Executive Director Kate Giovacchini serves as featured guest on Libraries in Response podcast
In her recent appearance on the Libraries in Response podcast, Executive Director of the Trusted Learner Network (TLN) and ASU Pocket Kate Giovacchini shared personal experiences and professional insights that impact her work at the intersection of education, technology and trust.
Giovacchini began by reflecting on her early connection to libraries: Growing up, she spent hours in the Scottsdale Public Library’s periodicals section, people-watching and getting lost in books. “The time that I spent there informed and was informed by a very young love of reading,” she said. That love eventually led her to Arizona State University, where she earned a degree in English Literature.
Her path into technology started in a call-center tech support role, helping people solve problems under pressure taught her how interpersonal trust is built. “Trust is always something that’s been interesting to me,” she shared, a through-line that has guided her work ever since.
Giovacchini then introduced listeners to the TLN, describing the platform as “an agency and trust tool for learners that puts control of one's assets and accomplishments back in their hand.” She made the connection that the TLN closely aligns the ethos of libraries, as libraries are places where people pursue self-improvement on their own terms.
Throughout the conversation, she and podcast host Don Means explored many facets of learning, credentials and trust, including:
Importance of interpersonal and institutional trust: How trust is built between people and how institutions can earn and maintain it in a digital age.

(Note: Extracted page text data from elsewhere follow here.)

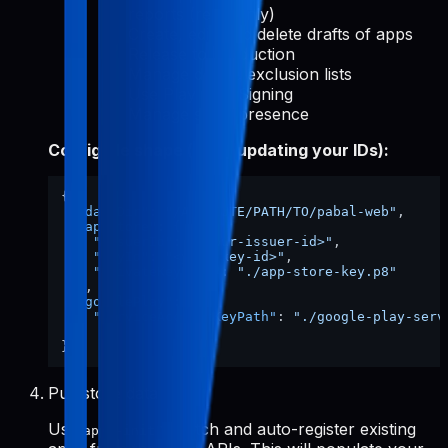
reports (read-only)
Create, edit, and delete drafts of apps
Release to production
Manage device exclusion lists
Use Play App Signing
Manage store presence
Config file shape (after updating your IDs):
{
"dataDir"
:
"/ABSOLUTE/PATH/TO/pabal-web"
,
"appStore"
:
{
"issuerId"
:
"<your-issuer-id>"
,
"keyId"
:
"<your-key-id>"
,
"privateKeyPath"
:
"./app-store-key.p8"
}
,
"googlePlay"
:
{
"serviceAccountKeyPath"
:
"./google-play-serv
}
}
Pull store data
Use
to fetch and auto-register existing
apps-init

The rise of verifiable credentials: Why verified, portable records are becoming the gold standard for trust and credential communication.
Understanding verifiable data: The practical questions behind the scenes: how data is generated, how it’s secured and how it travels with the learner.
Giovacchini also shared a demo of the TLN platform, walking through how the technology works and what a learner’s experience looks like.
By the end of the podcast, one theme stood out: the future of learner empowerment depends on systems — both technical and human — that people can trust.